Tous ont également abordé l'importance de la sémantique dans le traitement du conflit israélo-palestinien en France. Jean Luc Allouche témoigne ainsi : ''J'ai toujours essayé de rester dans un vocabulaire qui n'est pas idéologique, bien que tout mot dénote d'une idéologie. J'ai essayé de décrire les gens tels que je les voyais. J'utilisais le mot de colons, colonies, Cisjordanie, de martyrs palestiniens''. J'ai fait des reportages sur les colonies pour raconter l'histoire de ces gens là et j'ai fait la même chose avec les Palestiniens. J'ai eu la chance d'aller dans les territoires et à Gaza : j'ai pu raconter quels étaient les résultats de l'occupation et de la colonisation dans leur vie. Le but est d'essayer de respecter les gens que l'on va voir. En tant que pied-noir, je comprends les colons, mais je ne les justifie pas''.
Stéphane Amar a lui aussi expliqué pourquoi le vocabulaire était si sensible. ''Il y a toujours une connotation liée à l'histoire des lecteurs. La colonisation renvoie à l'Algérie et l'occupation à une période encore plus sombre de notre histoire''.

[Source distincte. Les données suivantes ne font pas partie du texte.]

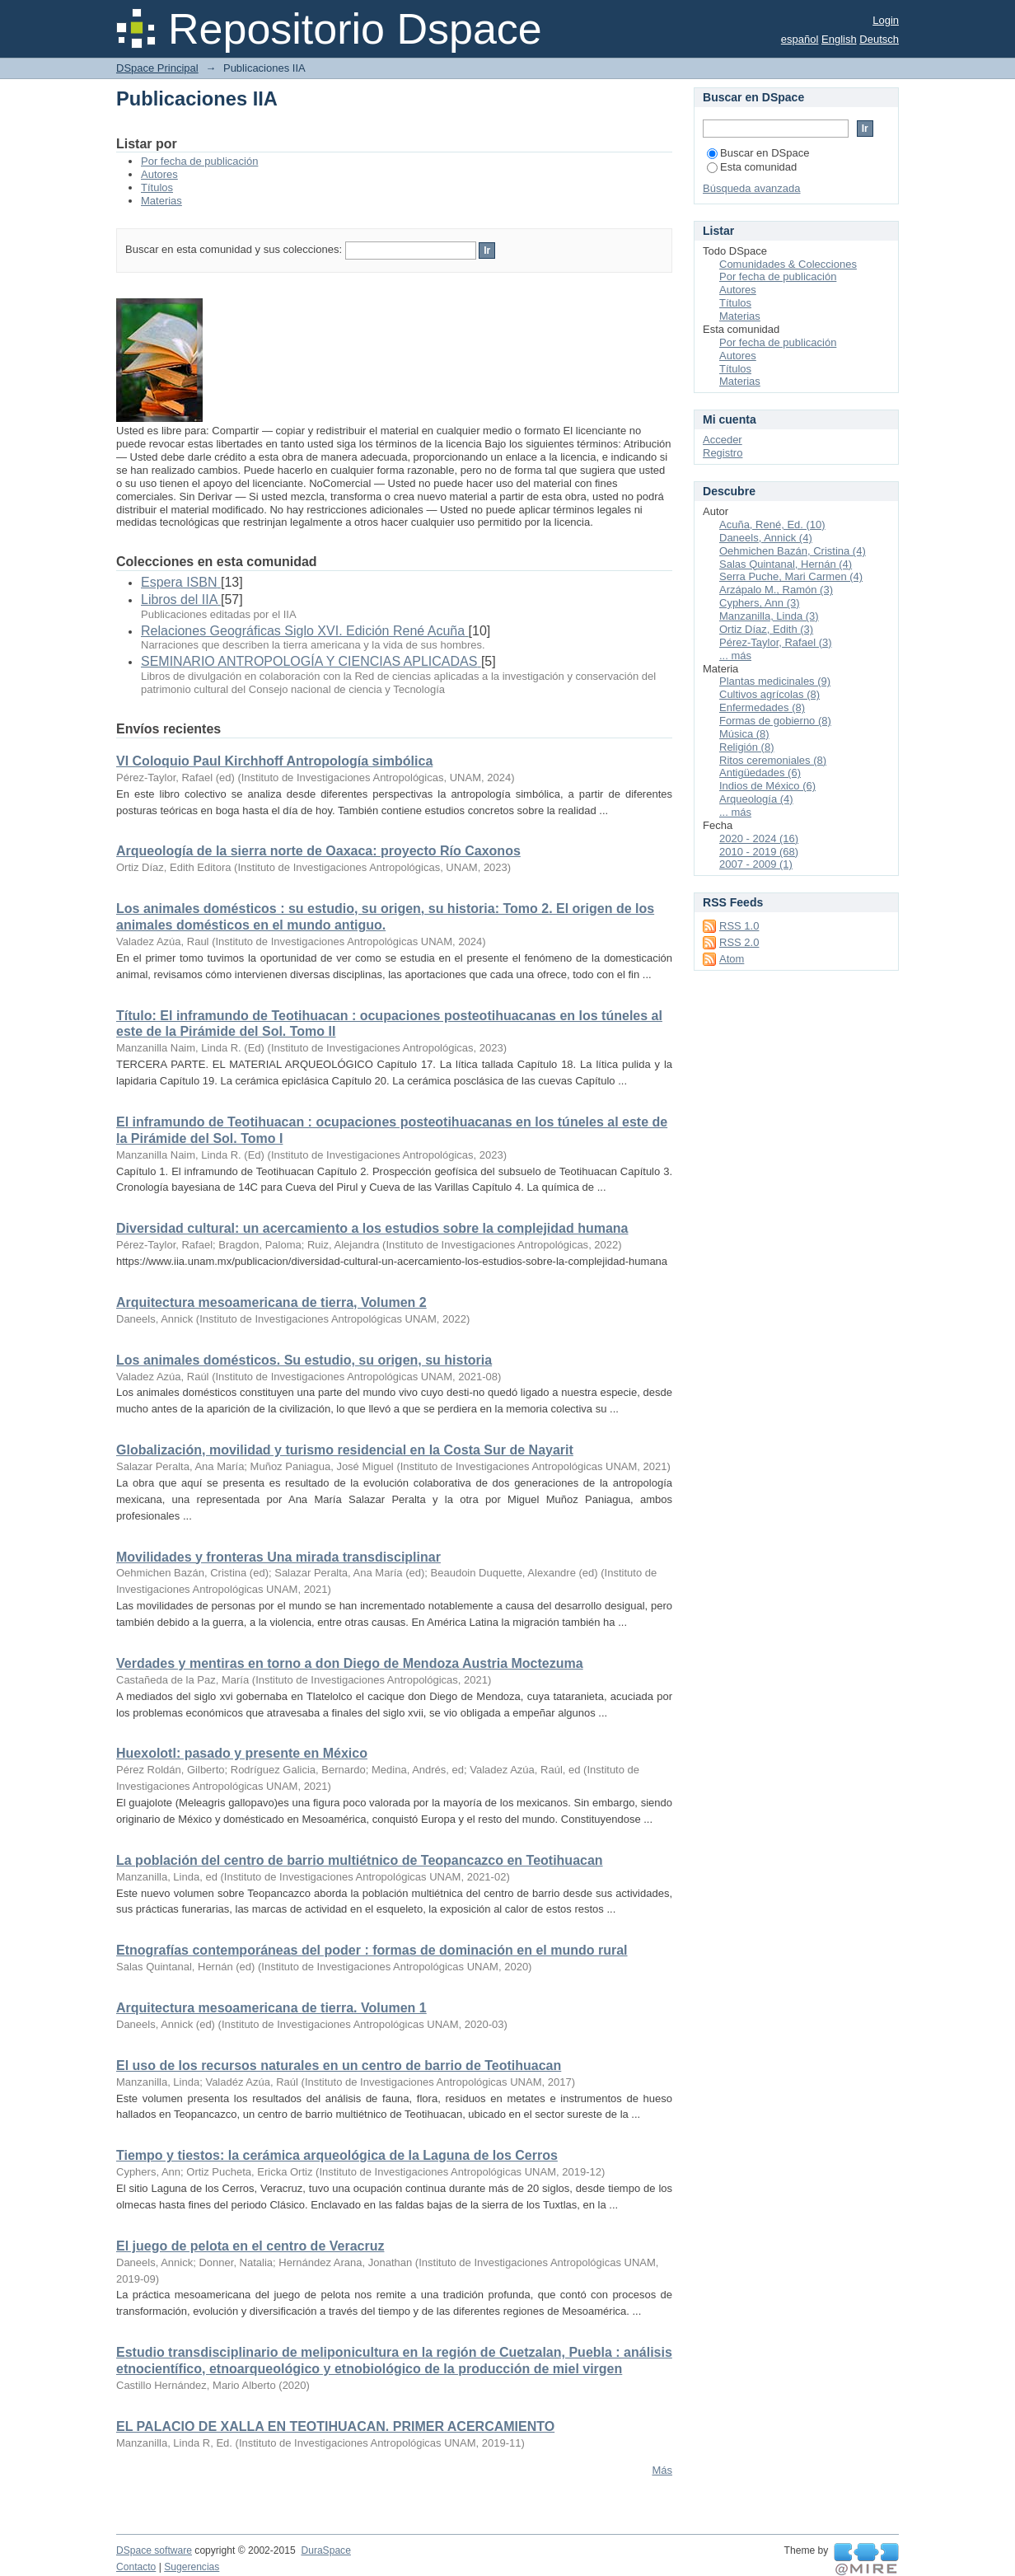 The height and width of the screenshot is (2576, 1015). I want to click on Esta comunidad, so click(752, 167).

''Il y a un droit appliqué dans les colonies juives différent de celui appliqué dans les villages palestiniens alentours'', continue-t-il. ''La réalité des Juifs de Cisjordanie n'est pas la même que celle des Palestiniens de Cisjordanie, cela justifie l'emploi du terme colonie.
Mais la Cisjordanie, c'est aussi le berceau du peuple juif. Et il faut garder à l'esprit qu'il n'y a pas de grandes exploitations agricoles ou pétrolières dans les implantations comme pour les colonies françaises. Donc ce ne sont pas des colonies au sens français. Ce que je reproche aux journalistes, c'est d'appliquer des grilles de lecture qui n'ont pas lieu d'être''.
''Concrètement, ça s'appelle de la colonisation, a-t-il poursuivi. Le terme est lourdement handicapé en France. Une colonie, au sens propre est un rassemblement humain. Or les colonies sont justement des mouvements volontaires politiques créés après 1967. Il faut que les Israéliens assument ce qui se passe réellement. Ce que fait Israël en Cisjordanie, ça s'apparente à de la colonisation. Mais c'était un des objectifs d'Herzl. Dans les implantations, les colons reconnaissent eux-mêmes qu'ils colonisent et n'ont pas peur d'employer ce terme''.
''J'utilise le mot ''colon'' car je n'ai pas vraiment le choix'', se justifie Delphine Matthieussent. ''Les habitants des implantations de Judée-Samarie, c'est beaucoup trop long. Les mots sont certes importants mais ils ne sont qu'un élément de l'article''.
Les trois journalistes ont par la suite précisé comment pouvait être déterminée la position de la France sur le sujet.
''La position officielle de la France, c'est celle de l'AFP et du Monde, explique Jean-Luc Allouche. C'est comme en Israël, il n'y a pas qu'une seule vision du conflit. Dans la société israélienne, il y a des opinions différentes. D'ailleurs, la presse française s'appuie sur cette opinion pour vanter sa vision du conflit''.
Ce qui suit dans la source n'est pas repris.